Exercise objective →
Skip the pictures and return every entry exactly as written.

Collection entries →
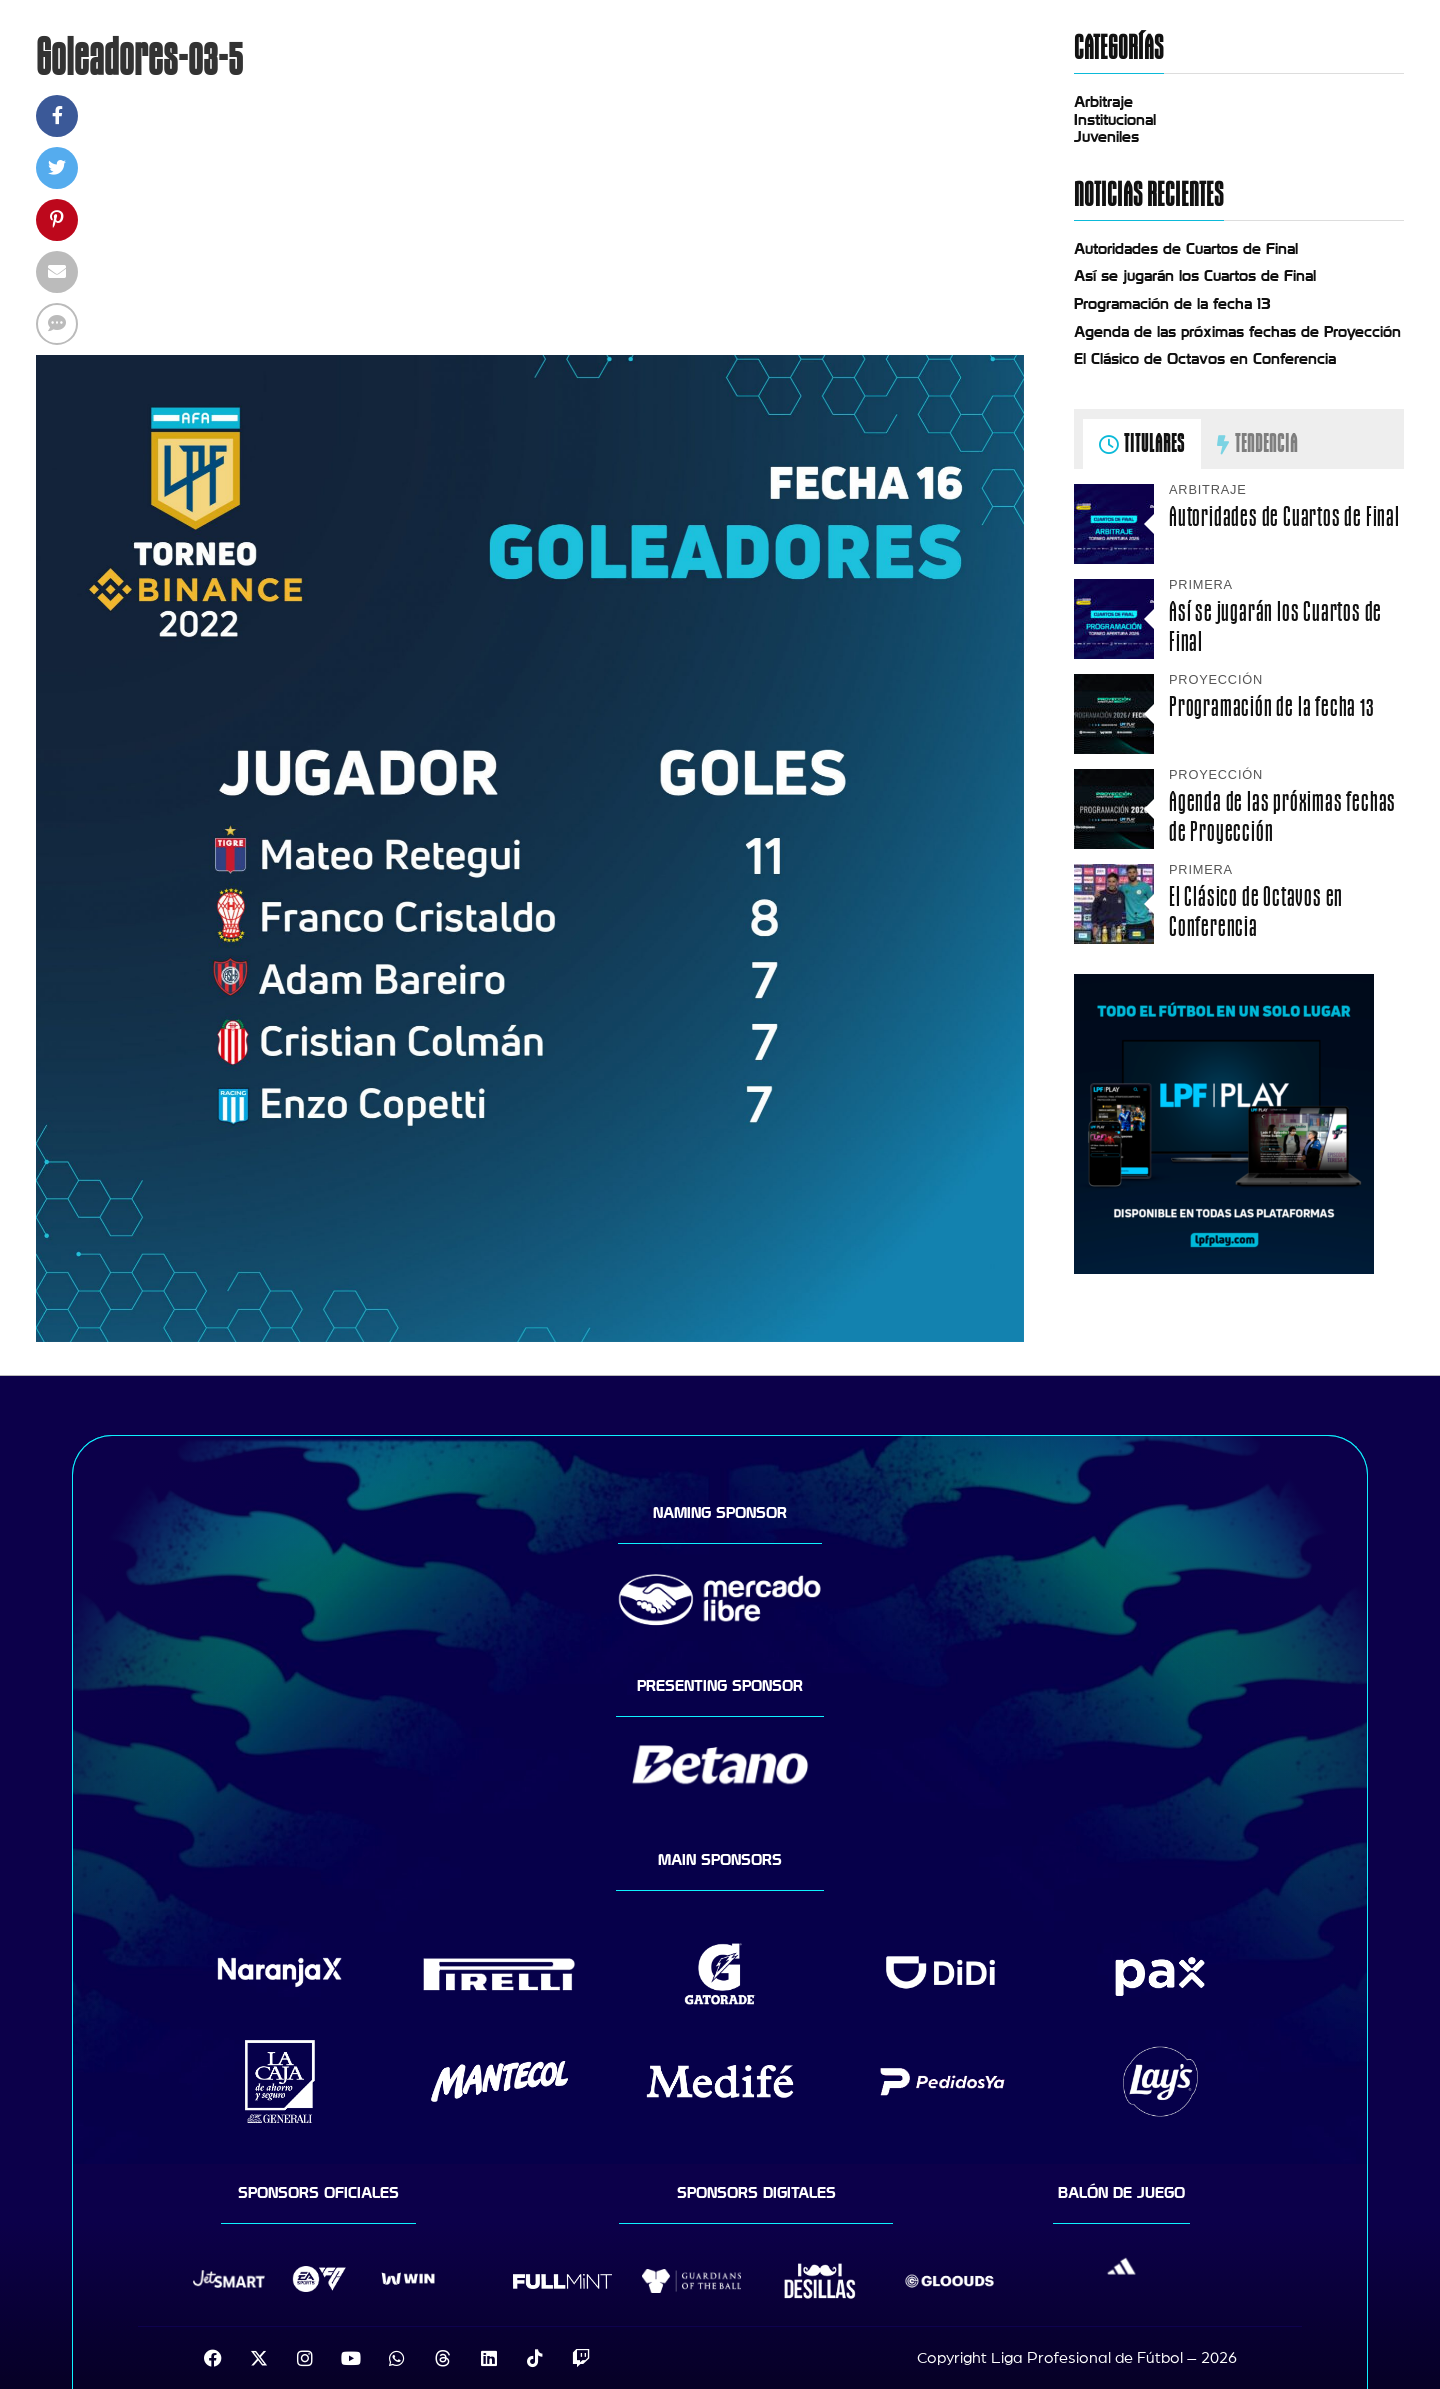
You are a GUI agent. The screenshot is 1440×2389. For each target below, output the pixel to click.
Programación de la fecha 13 (1172, 304)
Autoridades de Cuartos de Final (1186, 249)
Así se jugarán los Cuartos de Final (1195, 276)
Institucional (1115, 120)
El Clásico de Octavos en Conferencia (1205, 359)
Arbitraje (1103, 102)
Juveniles (1106, 137)
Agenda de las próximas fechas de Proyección (1237, 332)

Answer to the exercise →
You are a GUI agent. The screenshot is 1440×2389. For each target below, output the pixel to click.
Programación de la fecha 13 (1172, 304)
Autoridades de Cuartos de Final (1186, 249)
Así se jugarán los Cuartos de Final (1195, 276)
Institucional (1115, 120)
El Clásico de Octavos en Conferencia (1205, 359)
Arbitraje (1103, 102)
Juveniles (1106, 137)
Agenda de las próximas fechas de Proyección (1237, 332)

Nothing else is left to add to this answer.